* **Information given**
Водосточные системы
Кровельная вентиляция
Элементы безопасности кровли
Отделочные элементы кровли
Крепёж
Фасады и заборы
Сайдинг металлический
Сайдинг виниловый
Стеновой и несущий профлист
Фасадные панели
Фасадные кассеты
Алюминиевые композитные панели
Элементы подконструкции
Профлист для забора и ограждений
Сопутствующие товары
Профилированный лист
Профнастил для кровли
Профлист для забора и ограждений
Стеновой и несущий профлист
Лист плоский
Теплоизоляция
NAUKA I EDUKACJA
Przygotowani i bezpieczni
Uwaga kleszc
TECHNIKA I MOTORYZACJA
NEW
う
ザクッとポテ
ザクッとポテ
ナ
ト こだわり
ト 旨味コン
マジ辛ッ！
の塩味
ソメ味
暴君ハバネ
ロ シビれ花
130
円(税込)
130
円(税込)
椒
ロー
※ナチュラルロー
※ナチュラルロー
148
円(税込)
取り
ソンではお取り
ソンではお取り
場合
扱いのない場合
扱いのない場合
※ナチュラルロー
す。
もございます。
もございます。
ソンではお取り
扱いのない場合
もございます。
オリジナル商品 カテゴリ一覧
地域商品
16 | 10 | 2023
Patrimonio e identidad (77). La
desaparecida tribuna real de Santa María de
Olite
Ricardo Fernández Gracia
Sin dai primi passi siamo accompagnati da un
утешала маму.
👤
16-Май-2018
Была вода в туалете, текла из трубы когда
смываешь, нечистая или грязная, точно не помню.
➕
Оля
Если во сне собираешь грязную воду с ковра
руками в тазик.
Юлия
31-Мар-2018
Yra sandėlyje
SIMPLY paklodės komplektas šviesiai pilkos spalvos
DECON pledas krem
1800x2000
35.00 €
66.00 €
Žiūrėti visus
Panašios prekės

* **Problem**
Everything from the line containing "Patrimonio e identidad (77). La" to the final line of the entries above should be output exactly, and nothing more.

* **Result for this task**
Patrimonio e identidad (77). La
desaparecida tribuna real de Santa María de
Olite
Ricardo Fernández Gracia
Sin dai primi passi siamo accompagnati da un
утешала маму.
👤
16-Май-2018
Была вода в туалете, текла из трубы когда
смываешь, нечистая или грязная, точно не помню.
➕
Оля
Если во сне собираешь грязную воду с ковра
руками в тазик.
Юлия
31-Мар-2018
Yra sandėlyje
SIMPLY paklodės komplektas šviesiai pilkos spalvos
DECON pledas krem
1800x2000
35.00 €
66.00 €
Žiūrėti visus
Panašios prekės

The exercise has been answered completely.